* **Extracted entries**
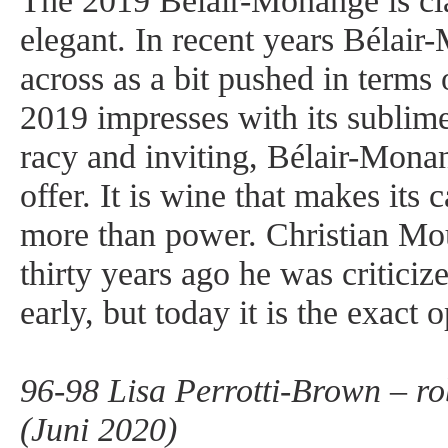
The 2019 Bélair-Monange is cla
elegant. In recent years Bélai
across as a bit pushed in terms 
2019 impresses with its sublime
racy and inviting, Bélair-Mona
offer. It is wine that makes its 
more than power. Christian Mou
thirty years ago he was criticiz
early, but today it is the exact 
96-98 Lisa Perrotti-Brown – r
(Juni 2020)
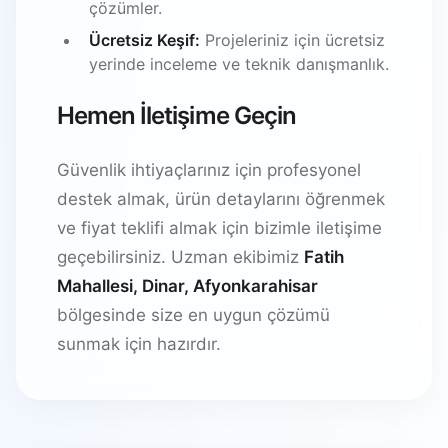
çözümler.
Ücretsiz Keşif:
Projeleriniz için ücretsiz
yerinde inceleme ve teknik danışmanlık.
Hemen İletişime Geçin
Güvenlik ihtiyaçlarınız için profesyonel
destek almak, ürün detaylarını öğrenmek
ve fiyat teklifi almak için bizimle iletişime
geçebilirsiniz. Uzman ekibimiz
Fatih
Mahallesi, Dinar, Afyonkarahisar
bölgesinde size en uygun çözümü
sunmak için hazırdır.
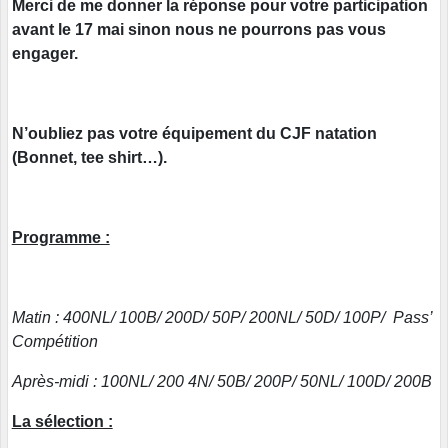
Merci de me donner la réponse pour votre participation
avant le 17 mai sinon nous ne pourrons pas vous
engager.
N’oubliez pas votre équipement du CJF natation
(Bonnet, tee shirt…).
Programme :
Matin : 400NL/ 100B/ 200D/ 50P/ 200NL/ 50D/ 100P/ Pass’
Compétition
Après-midi : 100NL/ 200 4N/ 50B/ 200P/ 50NL/ 100D/ 200B
La sélection :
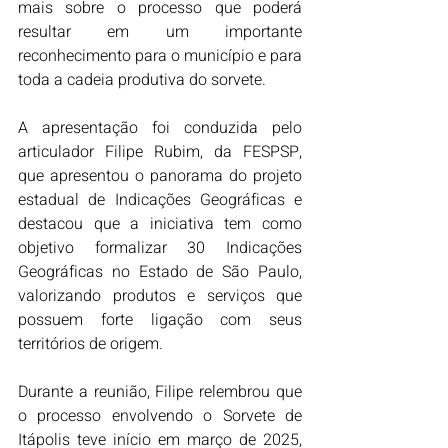
mais sobre o processo que poderá 
resultar em um importante 
reconhecimento para o município e para 
toda a cadeia produtiva do sorvete.
A apresentação foi conduzida pelo 
articulador Filipe Rubim, da FESPSP, 
que apresentou o panorama do projeto 
estadual de Indicações Geográficas e 
destacou que a iniciativa tem como 
objetivo formalizar 30 Indicações 
Geográficas no Estado de São Paulo, 
valorizando produtos e serviços que 
possuem forte ligação com seus 
territórios de origem.
Durante a reunião, Filipe relembrou que 
o processo envolvendo o Sorvete de 
Itápolis teve início em março de 2025, 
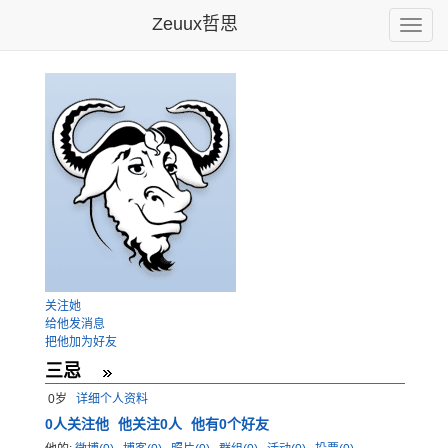
Zeuux哲思
Toggle
naviga
关注她
给他发消息
把他加为好友
三忌
0岁
详细个人资料
0
人关注他
他关注0人
他有0个好友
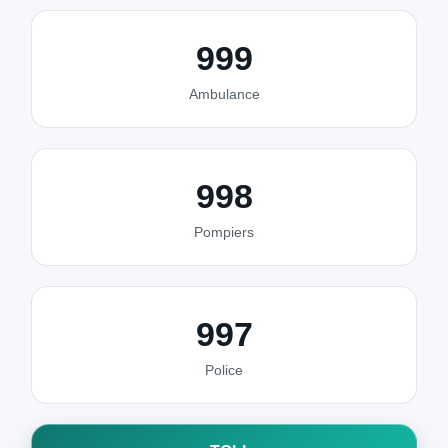
999
Ambulance
998
Pompiers
997
Police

* **Task to carry out**
Supply only the number of lines above in which "years" occurs.

* **Task answer**
2